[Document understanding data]
↓

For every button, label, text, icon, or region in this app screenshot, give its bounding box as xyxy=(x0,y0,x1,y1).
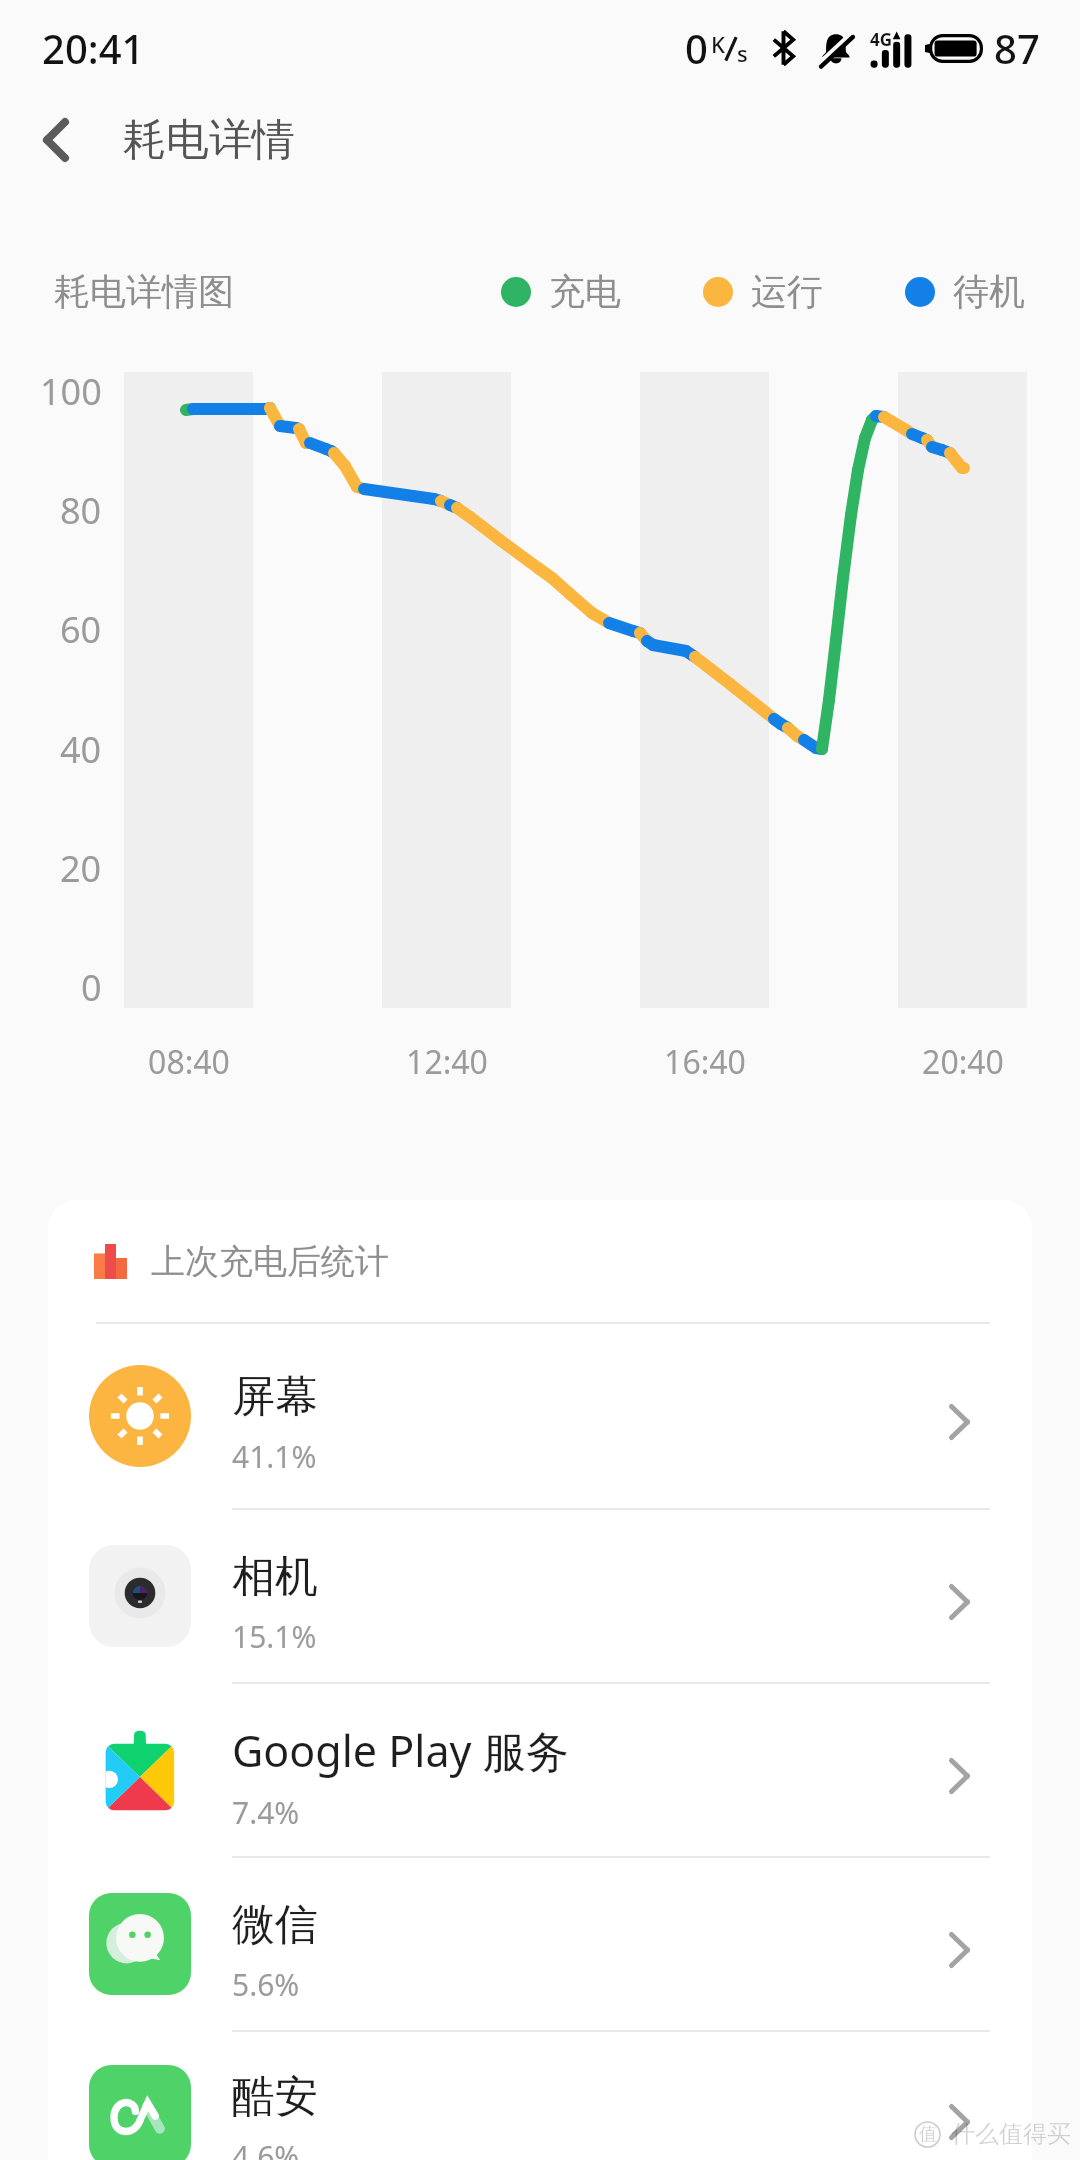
staticText: 屏幕 xyxy=(232,1370,318,1424)
staticText: 5.6% xyxy=(232,1964,300,2005)
button[interactable]: 酷安 xyxy=(48,2032,1032,2160)
staticText: 100 xyxy=(40,367,102,416)
staticText: 87 xyxy=(994,21,1040,75)
staticText: 值 xyxy=(919,2123,937,2146)
staticText: 60 xyxy=(60,605,102,654)
staticText: 7.4% xyxy=(232,1792,300,1833)
staticText: 20:40 xyxy=(922,1040,1004,1084)
staticText: 08:40 xyxy=(148,1040,230,1084)
staticText: 耗电详情 xyxy=(123,113,295,167)
staticText: 充电 xyxy=(549,269,621,314)
staticText: Google Play 服务 xyxy=(232,1721,569,1780)
staticText: 12:40 xyxy=(406,1040,488,1084)
staticText: s xyxy=(737,38,748,68)
staticText: 耗电详情图 xyxy=(54,269,234,314)
staticText: 酷安 xyxy=(232,2070,318,2124)
staticText: 上次充电后统计 xyxy=(151,1240,389,1283)
staticText: 40 xyxy=(60,725,102,774)
staticText: 20 xyxy=(60,844,102,893)
staticText: 待机 xyxy=(953,269,1025,314)
staticText: 0 xyxy=(685,21,708,75)
button[interactable]: Google Play 服务 xyxy=(48,1684,1032,1856)
staticText: 微信 xyxy=(232,1898,318,1952)
staticText: 相机 xyxy=(232,1550,318,1604)
button[interactable]: 相机 xyxy=(48,1510,1032,1682)
button[interactable]: Back xyxy=(14,98,98,182)
staticText: 运行 xyxy=(751,269,823,314)
staticText: 4G xyxy=(870,28,893,51)
staticText: 80 xyxy=(60,486,102,535)
button[interactable]: 微信 xyxy=(48,1858,1032,2030)
staticText: 0 xyxy=(81,963,102,1012)
staticText: 15.1% xyxy=(232,1616,317,1657)
staticText: 16:40 xyxy=(664,1040,746,1084)
staticText: 4.6% xyxy=(232,2136,300,2160)
staticText: 41.1% xyxy=(232,1436,317,1477)
staticText: 什么值得买 xyxy=(951,2119,1071,2149)
button[interactable]: 屏幕 xyxy=(48,1324,1032,1508)
staticText: 20:41 xyxy=(42,21,145,75)
staticText: K xyxy=(711,29,725,59)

↑

> **WORK INSTRUCTIONS**: Your answer must be an exact repeat of the records above, with the pictures left out.

> **YOUR SOLUTION**:
For every button, label, text, icon, or region in this app screenshot, give its bounding box as xyxy=(x0,y0,x1,y1).
staticText: 屏幕 xyxy=(232,1370,318,1424)
staticText: 5.6% xyxy=(232,1964,300,2005)
button[interactable]: 酷安 xyxy=(48,2032,1032,2160)
staticText: 100 xyxy=(40,367,102,416)
staticText: 87 xyxy=(994,21,1040,75)
staticText: 值 xyxy=(919,2123,937,2146)
staticText: 60 xyxy=(60,605,102,654)
staticText: 7.4% xyxy=(232,1792,300,1833)
staticText: 20:40 xyxy=(922,1040,1004,1084)
staticText: 08:40 xyxy=(148,1040,230,1084)
staticText: 耗电详情 xyxy=(123,113,295,167)
staticText: 充电 xyxy=(549,269,621,314)
staticText: Google Play 服务 xyxy=(232,1721,569,1780)
staticText: 12:40 xyxy=(406,1040,488,1084)
staticText: s xyxy=(737,38,748,68)
staticText: 耗电详情图 xyxy=(54,269,234,314)
staticText: 酷安 xyxy=(232,2070,318,2124)
staticText: 上次充电后统计 xyxy=(151,1240,389,1283)
staticText: 40 xyxy=(60,725,102,774)
staticText: 20 xyxy=(60,844,102,893)
staticText: 待机 xyxy=(953,269,1025,314)
staticText: 0 xyxy=(685,21,708,75)
button[interactable]: Google Play 服务 xyxy=(48,1684,1032,1856)
staticText: 微信 xyxy=(232,1898,318,1952)
staticText: 相机 xyxy=(232,1550,318,1604)
button[interactable]: 相机 xyxy=(48,1510,1032,1682)
button[interactable]: Back xyxy=(14,98,98,182)
staticText: 运行 xyxy=(751,269,823,314)
staticText: 4G xyxy=(870,28,893,51)
staticText: 80 xyxy=(60,486,102,535)
button[interactable]: 微信 xyxy=(48,1858,1032,2030)
staticText: 0 xyxy=(81,963,102,1012)
staticText: 15.1% xyxy=(232,1616,317,1657)
staticText: 16:40 xyxy=(664,1040,746,1084)
staticText: 4.6% xyxy=(232,2136,300,2160)
staticText: 41.1% xyxy=(232,1436,317,1477)
staticText: 什么值得买 xyxy=(951,2119,1071,2149)
button[interactable]: 屏幕 xyxy=(48,1324,1032,1508)
staticText: 20:41 xyxy=(42,21,145,75)
staticText: K xyxy=(711,29,725,59)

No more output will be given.